Owning the problem is the prerequisite to owning the solution. 

When you accept that your past choices have led you to your current state of poor or compromised health, you unlock your power. You are no longer a passive patient in a lengthy queue for an appointment, so a doctor can “fix” you with a pill. You become the active architect of your own well-being. 


The Prescription is a Lifestyle, Not a Pill 


The cure for lifestyle diseases is not found in a pharmacy; it’s found in your kitchen, your gym shoes, your water bottle and your attitude. The treatment plan is simple, though not always easy, and it’s definitely not effortless; 


  1. Eat Real Food: Prioritise plants, lean proteins, and healthy fats. If it comes in a box or plastic wrapper with a long ingredient list, eat it sparingly (if at all). 

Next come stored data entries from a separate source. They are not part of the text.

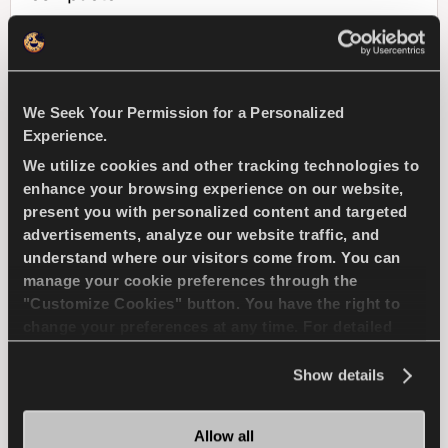
PASSAGER
ÊTÊ
DURÊE DE VIE SUPÊRIEURE
We Seek Your Permission for a Personalized
Experience.
EFFICACITÊ DU CARBURANT
We utilize cookies and other tracking technologies to
enhance your browsing experience on our website,
present you with personalized content and targeted
TROUVER UN 
advertisements, analyze our website traffic, and
EN SAVOIR PLUS
DISTRIBUTEUR
understand where our visitors come from. You can
manage your cookie preferences through the
"Customize Cookies" button. You have the right to
change your preferences at any time. For detailed
information about the use of cookies, you can view
ICEWAYS 2
the
Cookie Policy
.
Show details
Allow all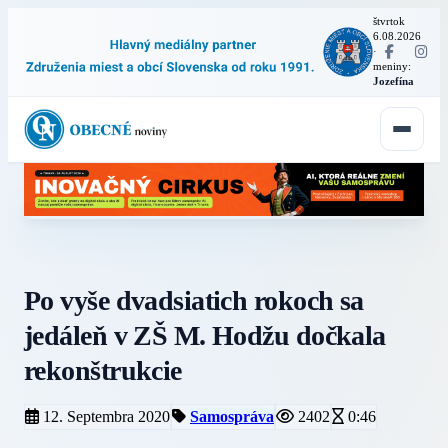
štvrtok
6.08.2026
·
meniny:
Jozefína
Po vyše dvadsiatich rokoch sa
jedáleň v ZŠ M. Hodžu dočkala
rekonštrukcie
12. Septembra 2020
Samospráva
2402
0:46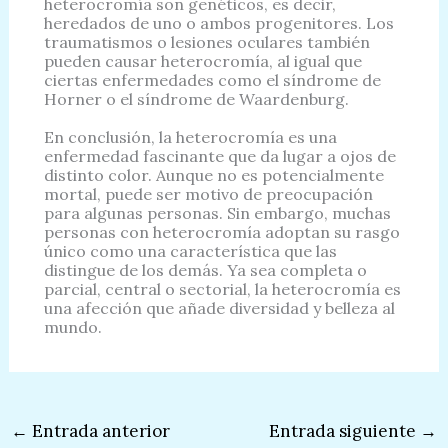
heterocromía son genéticos, es decir,
heredados de uno o ambos progenitores. Los
traumatismos o lesiones oculares también
pueden causar heterocromía, al igual que
ciertas enfermedades como el síndrome de
Horner o el síndrome de Waardenburg.
En conclusión, la heterocromía es una
enfermedad fascinante que da lugar a ojos de
distinto color. Aunque no es potencialmente
mortal, puede ser motivo de preocupación
para algunas personas. Sin embargo, muchas
personas con heterocromía adoptan su rasgo
único como una característica que las
distingue de los demás. Ya sea completa o
parcial, central o sectorial, la heterocromía es
una afección que añade diversidad y belleza al
mundo.
←
Entrada anterior
Entrada siguiente
→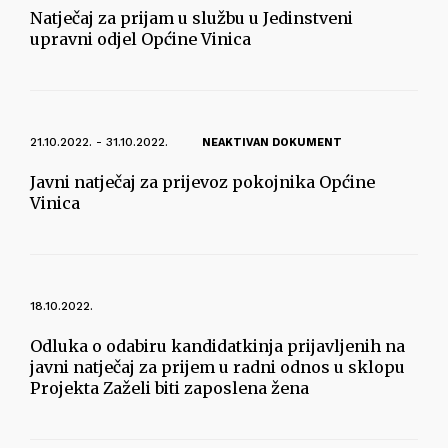
Natječaj za prijam u službu u Jedinstveni
upravni odjel Općine Vinica
21.10.2022. - 31.10.2022.
NEAKTIVAN DOKUMENT
Javni natječaj za prijevoz pokojnika Općine
Vinica
18.10.2022.
Odluka o odabiru kandidatkinja prijavljenih na
javni natječaj za prijem u radni odnos u sklopu
Projekta Zaželi biti zaposlena žena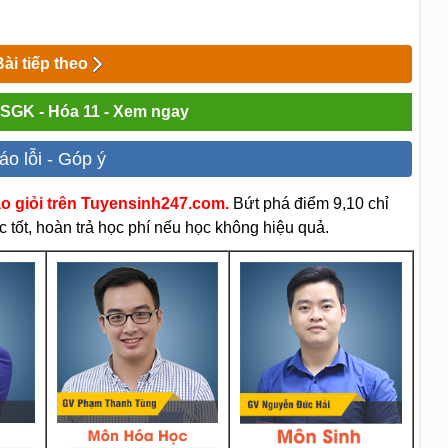
Bài tiếp theo
i SGK - Hóa 11 - Xem ngay
áo lỗi - Góp ý
áo giỏi trên Tuyensinh247.com.
Bứt phá điểm 9,10 chỉ
 tốt, hoàn trả học phí nếu học không hiệu quả.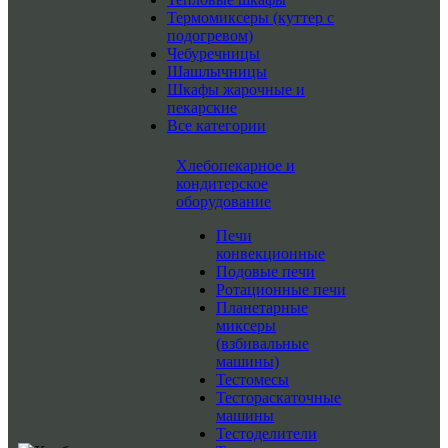
Термомиксеры (куттер с
подогревом)
Чебуречницы
Шашлычницы
Шкафы жарочные и
пекарские
Все категории
Хлебопекарное и
кондитерское
оборудование
Печи
конвекционные
Подовые печи
Ротационные печи
Планетарные
миксеры
(взбивальные
машины)
Тестомесы
Тестораскаточные
машины
Тестоделители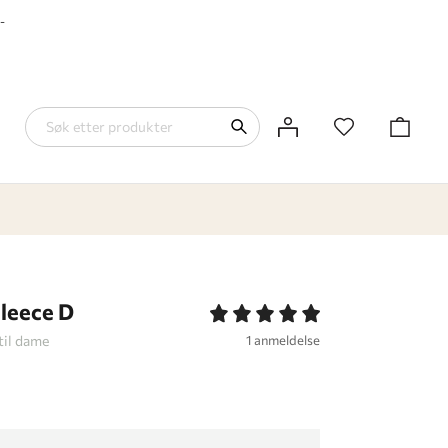
-
leece D
til dame
1 anmeldelse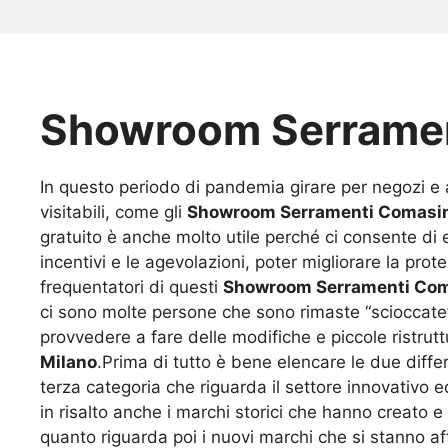
Showroom Serramen
In questo periodo di pandemia girare per negozi e
visitabili, come gli
Showroom Serramenti Comasin
gratuito è anche molto utile perché ci consente di 
incentivi e le agevolazioni, poter migliorare la pro
frequentatori di questi
Showroom Serramenti Com
ci sono molte persone che sono rimaste “scioccate” 
provvedere a fare delle modifiche e piccole ristrutt
Milano
.Prima di tutto è bene elencare le due diffe
terza categoria che riguarda il settore innovativo ed
in risalto anche i marchi storici che hanno creato 
quanto riguarda poi i nuovi marchi che si stanno a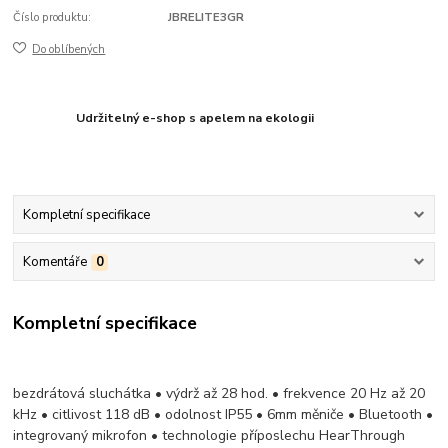
Číslo produktu:
JBRELITE3GR
Do oblíbených
Udržitelný e-shop s apelem na ekologii
Kompletní specifikace
Komentáře
0
Kompletní specifikace
bezdrátová sluchátka • výdrž až 28 hod. • frekvence 20 Hz až 20
kHz • citlivost 118 dB • odolnost IP55 • 6mm měniče • Bluetooth •
integrovaný mikrofon • technologie příposlechu HearThrough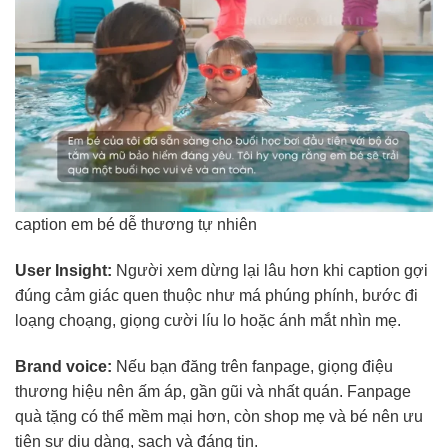
caption em bé dễ thương tự nhiên
User Insight:
Người xem dừng lại lâu hơn khi caption gợi
đúng cảm giác quen thuộc như má phúng phính, bước đi
loạng choạng, giọng cười líu lo hoặc ánh mắt nhìn mẹ.
Brand voice:
Nếu bạn đăng trên fanpage, giọng điệu
thương hiệu nên ấm áp, gần gũi và nhất quán. Fanpage
quà tặng có thể mềm mại hơn, còn shop mẹ và bé nên ưu
tiên sự dịu dàng, sạch và đáng tin.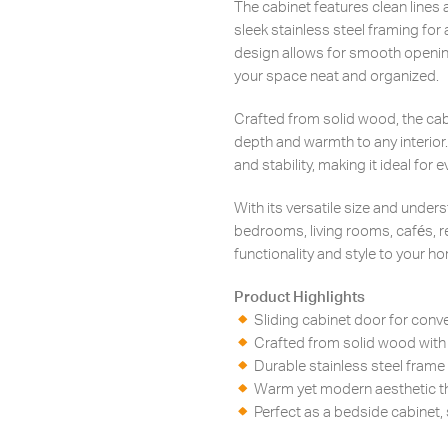
The cabinet features clean lines 
sleek stainless steel framing for
design allows for smooth opening
your space neat and organized.
Crafted from solid wood, the cab
depth and warmth to any interior.
and stability, making it ideal for 
With its versatile size and under
bedrooms, living rooms, cafés,
functionality and style to your 
Product Highlights
Sliding cabinet door for conv
Crafted from solid wood with b
Durable stainless steel frame
Warm yet modern aesthetic th
Perfect as a bedside cabinet, 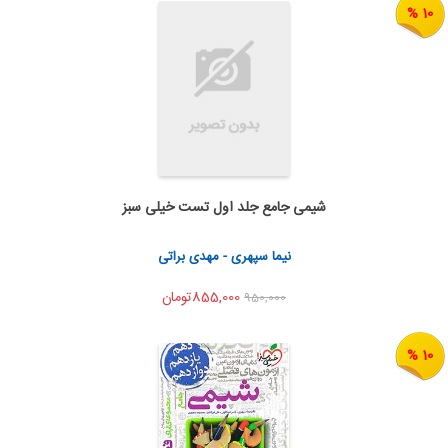
10 %
شیمی جامع جلد اول تست خیلی سبز
به من اطلاع بده
اشتراک گذاری
نیما سپهری - مهدی براتی
855,000تومان
950,000
10 %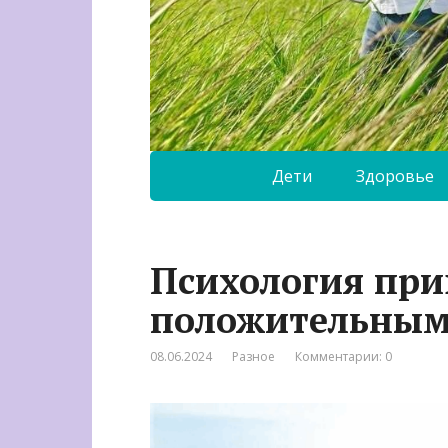
Дети
Здоровье
Психология при
положительны
08.06.2024
Разное
Комментарии: 0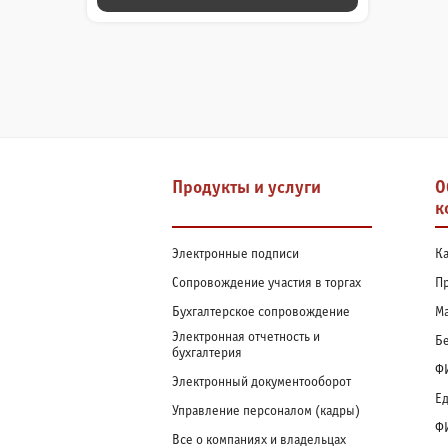
ПАГИНАЦИЯ
ЗАПИСЕЙ
Продукты и услуги
О
к
Электронные подписи
К
Сопровождение участия в торгах
Пр
Бухгалтерское сопровождение
М
Электронная отчетность и
Бе
бухгалтерия
Ф
Электронный документооборот
Ед
Управление персоналом (кадры)
Ф
Все о компаниях и владельцах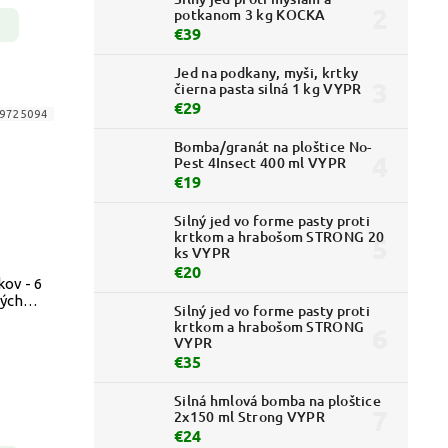
potkanom 3 kg KOCKA
€39
Jed na podkany, myši, krtky
čierna pasta silná 1 kg VYPR
€29
9725094
Bomba/granát na ploštice No-
Pest 4Insect 400 ml VYPR
€19
Silný jed vo forme pasty proti
krtkom a hrabošom STRONG 20
ks VYPR
€20
ov - 6
vých
Silný jed vo forme pasty proti
krtkom a hrabošom STRONG
VYPR
€35
Silná hmlová bomba na ploštice
2x150 ml Strong VYPR
€24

  2. Move Your Body Daily: Find a form of exercise you enjoy and do it consistently. Walk, run, dance, lift weights - just move. 

  3. Drink Mostly Water: Make it your primary beverage. Your body will thank you for it. 

  4. Limit or Eliminate Alcohol: Be brutally honest with your consumption. Your liver and your long-term health depend on it. 

  5. Prioritise Sleep and Manage Stress: These are the other critical pillars of a healthy life that compound the effects of diet and exercise. 


This is not about achieving a perfect, Instagram-worthy body. It’s about forging a resilient, vibrant, and functional body that allows you to live a full life, free from the burden of preventable disease. 


The path to wellness requires courage, the courage to be honest with yourself, to break comfortable but destructive habits, and to take full responsibility for the one body you have been given. It’s your health. Own it.